Yeni Rahman: Bapemperda DPRD Sulsel Siap Tancap Rampungkan Ranperda Pemajuan Kebudayaan Daerah
PUSTAKAWAN MENULIS.COM - Rancangan Peraturan Daerah (Ranperda) tentang Pemajuan Kebudayaan Daerah Provinsi Sulawesi Selatan resmi memasuki tahap Harmonisasi, Pembulatan, dan Pemantapan Konsepsi yang dilaksanakan di Kantor Wilayah Kementerian Hukum Sulawesi Selatan, Selasa, 21 Januari 2026, pukul 09.00 WITA, bertempat di Ruang Rapat Bhinneka Tunggal Ika.
Kegiatan harmonisasi ini dihadiri oleh unsur DPRD Sulawesi Selatan, Pemerintah Provinsi Sulawesi Selatan, Tim Penyusun Ranperda, serta jajaran Kanwil Kementerian Hukum Sulawesi Selatan.
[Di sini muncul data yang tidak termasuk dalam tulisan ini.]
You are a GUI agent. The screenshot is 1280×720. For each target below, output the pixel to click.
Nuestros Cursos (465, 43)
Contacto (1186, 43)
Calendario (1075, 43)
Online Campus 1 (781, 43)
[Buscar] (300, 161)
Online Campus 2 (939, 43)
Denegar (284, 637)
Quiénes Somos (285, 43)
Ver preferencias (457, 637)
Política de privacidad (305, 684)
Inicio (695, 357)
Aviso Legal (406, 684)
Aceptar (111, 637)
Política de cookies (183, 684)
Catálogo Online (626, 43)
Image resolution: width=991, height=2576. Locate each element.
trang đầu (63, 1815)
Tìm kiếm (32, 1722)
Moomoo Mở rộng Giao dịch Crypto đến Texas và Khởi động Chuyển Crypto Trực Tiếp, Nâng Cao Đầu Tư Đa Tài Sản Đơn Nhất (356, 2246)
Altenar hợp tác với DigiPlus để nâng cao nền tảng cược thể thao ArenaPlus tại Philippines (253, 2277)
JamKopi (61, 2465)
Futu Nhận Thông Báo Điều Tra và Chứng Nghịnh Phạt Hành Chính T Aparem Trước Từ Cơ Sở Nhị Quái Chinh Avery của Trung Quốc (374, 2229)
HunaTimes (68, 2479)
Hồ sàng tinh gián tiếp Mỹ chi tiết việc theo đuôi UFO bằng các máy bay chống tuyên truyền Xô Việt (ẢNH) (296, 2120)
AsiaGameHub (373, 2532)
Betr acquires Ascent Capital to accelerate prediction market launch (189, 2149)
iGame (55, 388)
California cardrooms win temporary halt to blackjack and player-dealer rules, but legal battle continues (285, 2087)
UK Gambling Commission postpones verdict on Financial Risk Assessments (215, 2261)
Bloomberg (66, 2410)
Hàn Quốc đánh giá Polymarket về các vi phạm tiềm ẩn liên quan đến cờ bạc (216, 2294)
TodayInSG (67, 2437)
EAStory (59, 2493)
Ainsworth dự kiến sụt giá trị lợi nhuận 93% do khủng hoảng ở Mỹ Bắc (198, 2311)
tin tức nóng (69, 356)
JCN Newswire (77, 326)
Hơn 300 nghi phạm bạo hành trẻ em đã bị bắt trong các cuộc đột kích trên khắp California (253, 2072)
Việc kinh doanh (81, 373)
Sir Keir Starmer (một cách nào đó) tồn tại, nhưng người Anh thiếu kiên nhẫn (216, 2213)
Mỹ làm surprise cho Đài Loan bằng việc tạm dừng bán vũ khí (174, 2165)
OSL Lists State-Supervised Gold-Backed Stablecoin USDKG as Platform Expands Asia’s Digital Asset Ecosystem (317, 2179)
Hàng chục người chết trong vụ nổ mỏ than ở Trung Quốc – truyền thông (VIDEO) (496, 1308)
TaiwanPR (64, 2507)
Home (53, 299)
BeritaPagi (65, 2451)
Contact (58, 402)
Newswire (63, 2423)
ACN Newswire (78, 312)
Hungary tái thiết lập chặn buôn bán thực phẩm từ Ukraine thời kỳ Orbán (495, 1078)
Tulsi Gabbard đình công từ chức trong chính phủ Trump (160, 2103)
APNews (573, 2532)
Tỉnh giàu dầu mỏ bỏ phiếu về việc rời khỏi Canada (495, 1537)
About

Tahapan tersebut merupakan bagian penting dalam proses pembentukan Peraturan Daerah untuk memastikan kesesuaian Ranperda dengan peraturan perundang-undangan yang lebih tinggi serta memperkuat kepastian hukum dan kualitas regulasi.
Wakil Ketua Badan Pembentukan Peraturan Daerah (Bapemperda) DPRD Sulawesi Selatan, Yeni Rahman, menegaskan bahwa harmonisasi merupakan fase krusial dalam penyusunan Ranperda, khususnya Ranperda yang mengatur sektor strategis seperti pemajuan kebudayaan.
“Harmonisasi, pembulatan, dan pemantapan konsepsi ini menjadi tahapan penting untuk memastikan Ranperda Pemajuan Kebudayaan Sulawesi Selatan disusun secara sistematis, tidak bertentangan dengan peraturan perundang-undangan yang lebih tinggi, serta memiliki kepastian hukum dalam implementasinya,” ujar Yeni Rahman.
Menurutnya, Ranperda Pemajuan Kebudayaan memiliki posisi strategis karena menyangkut identitas, jati diri, dan keberlanjutan kebudayaan Sulawesi Selatan di tengah dinamika pembangunan dan modernisasi.
“Perda ini diharapkan menjadi payung hukum yang mampu melindungi, mengembangkan, dan memanfaatkan kebudayaan daerah secara berkelanjutan, sekaligus memberikan ruang bagi partisipasi masyarakat dan pelaku budaya,” jelasnya.
Yenny Rahman juga menekankan bahwa Bapemperda DPRD Sulsel berkomitmen untuk memastikan setiap produk legislasi daerah, termasuk Ranperda Pemajuan Kebudayaan, memiliki kualitas yuridis dan substantif yang kuat.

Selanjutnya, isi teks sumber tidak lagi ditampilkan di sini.